Hive: a SQL like query language to run queries on large volumes of data for ETL.
- Not for online transaction processing
- Not for real-time queries and low-level updates
- Ad-hoc queries, summarization, and data analysis
Pig: provide rich data structures and make transformations much easier. It translates the Pig Latin script into MapReduce.
- for ETL (Extract -> Transform -> Load)
- for preparing data for easier analysis
- for long series of data operations
Tez: is an extensible framework for building high performance batch and interactive data processing applications, coordinated by YARN in Apache Hadoop.
Tutorials:
I followed this tutorial to install the sandbox for Hortonworks Data Platform.
After start the sandbox, we can open a webpage with 127.0.0.1:8888
, and get
Then, we can login the sandbox with:
# ssh <username>@<hostname> -p <port>
ssh root@127.0.0.1 -p 2222;
We can also explore the Ambari page, which is like an adimn system aimed at making Hadoop management simpler. The Ambari page is like this
Update Ambari password: $ ambari-admin-password-reset
Here is the word count example implemented as a MapReduce program using the framework:
# Part 1
mr = MapReduce.MapReduce()
# Part 2
def mapper(record):
# key: document identifier
# value: document contents
key = record[0]
value = record[1]
words = value.split()
for w in words:
mr.emit_intermediate(w, 1)
# Part 3
def reducer(key, list_of_values):
# key: word
# value: list of occurrence counts
total = 0
for v in list_of_values:
total += v
mr.emit((key, total))
# Part 4
inputdata = open(sys.argv[1])
mr.execute(inputdata, mapper, reducer)
2. Hive
# simple code for creating a table
hive > CREATE TABLE mytable (name string, age int)
ROW FORMAT DELIMITED
FIELDS TERMINATED BY ';'
STORED AS TEXTEFILE;
# for load data
hive > LOAD DATA LOCAL INPATH
'data.csv' OVERWRITE INTO
TABLE mytable;
# insert data
hive > INSERT INTO birthdays SELECT
firstName, lastName, birthday FROM
customers WHERE birthday IS NOT NULL;
# create a table and insert data into it
hive > CREATE TABLE age_count (name string, age int);
hive > INSERT OVERWRITE TABLE age_count
SELECT age, COUNT(age)
FROM mytable;
Hive supports subqueries only in the FROM clause
hive > SELECT total FROM (SELECT c1 + c2 AS total FROM mytable) my_query;
Common operations:
- See current tables:
hive> SHOW TABLES;
- Check the schema:
hive> DESCRIBE mytable;
- Check the table name:
hive> ALTER TABLE mytable RENAME to mt;
- Add a column:
hive> ALTER TABLE mytable ADD COLUMNS (mycol STRING);
- Drop a partition:
hive> ALTER TABLE mytable DROP PARTITION (age=17);
Load data:
LOAD DATA INPATH '/tmp/trucks.csv' OVERWRITE INTO TABLE trucks_stage;
The file trcuks.csv
is moved to /apps/hive/warehouse/truck_stage
folder.
ORC(Optimized Row Columnar) file format provides a highly efficient way to sotre Hive data. Create an ORC table: CREATE TABLE ... STORED AS ORC ...
To use Hive command lines:
$ su hive
$ hive
# To quit
$ quit
- Use STORED AS TEXTFILE if the data needs to be stored as plain text files.
- Use STORED AS SEQUENCEFILE if the data needs to be compressed.
- Use STORED AS ORC if the data needs to be stored in ORC file format.
- Use ROW FORMAT SERDE for the RegEx SerDe.
- Use INPUTFORMAT and OUTPUTFORMAT in the file_format to specify the name of a corresponding InputFormat and OutputFormat class as a string literal.
Partitioned tables can be created using the PARTITIONED BY clause.
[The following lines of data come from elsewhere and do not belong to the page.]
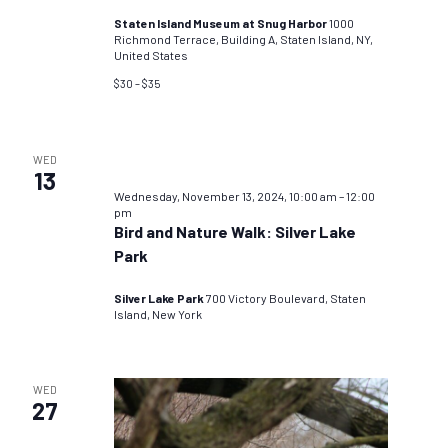
Staten Island Museum at Snug Harbor
1000
Richmond Terrace, Building A, Staten Island, NY,
United States
$30 – $35
WED
13
Wednesday, November 13, 2024, 10:00 am
–
12:00
pm
Bird and Nature Walk: Silver Lake
Park
Silver Lake Park
700 Victory Boulevard, Staten
Island, New York
WED
27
A table can have one or more partition columns and a separate data directory is created for each distinct value combination in the partition columns.
The EXTERNAL keyword lets you create a table and provide a LOCATION so that Hive does not use a default location for this table.
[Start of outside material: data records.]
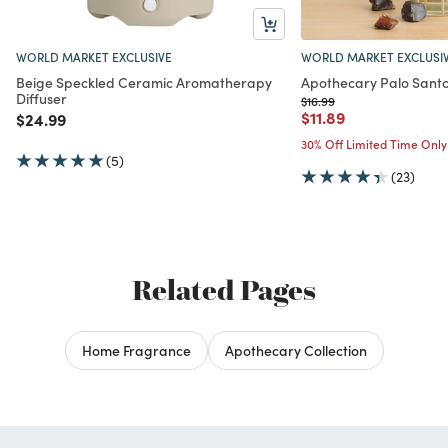
WORLD MARKET EXCLUSIVE
WORLD MARKET EXCLUSI
Beige Speckled Ceramic Aromatherapy
Apothecary Palo Santo
Diffuser
Price reduced from
to
$16.99
Price reduced from
to
$11.89
Price reduced from
to
$24.99
30% Off Limited Time Only
(5)
(23)
Related Pages
Home Fragrance
Apothecary Collection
Tables can also be created and populated by the results of a query in one create-table-as-select (CTAS) statement.
CREATE TABLE new_key_value_store
ROW FORMAT SERDE "org.apache.hadoop.hive.serde2.columnar.ColumnarSerDe"
STORED AS RCFile
AS
SELECT (key % 1024) new_key, concat(key, value) key_value_pair
FROM key_value_store
SORT BY new_key, key_value_pair;
The LIKE form of CREATE TABLE allows you to copy an existing table definition exactly (without copying its data).
CREATE TABLE empty_key_value_store
LIKE key_value_store;
3. Pig
Pig Latin allows you to write a data flow that describes how data will be transformed (such as aggregate, join and sort). It can be extended using other languages such as Java and Python.
Pig data types:
- Tuple: ordered set of values
- Bag: unordered collection of tuples
- Map: collection of key value pairs
# Example
logevents = LOAD 'my.log' AS (date: chararray, level: chararray, code: int, message: chararray);
severe = FILTER logevents BY (level == 'severe' AND code >= 500);
grouped = GROUP severe BY code;
STORE grouped INTO 'severevents';
Debugging tips:
- Use
illustate
,explain
, anddescribe
- Use local mode to test script before running it in the cluster
Examples:
// load data from a file names geolocationusing HCatLoader()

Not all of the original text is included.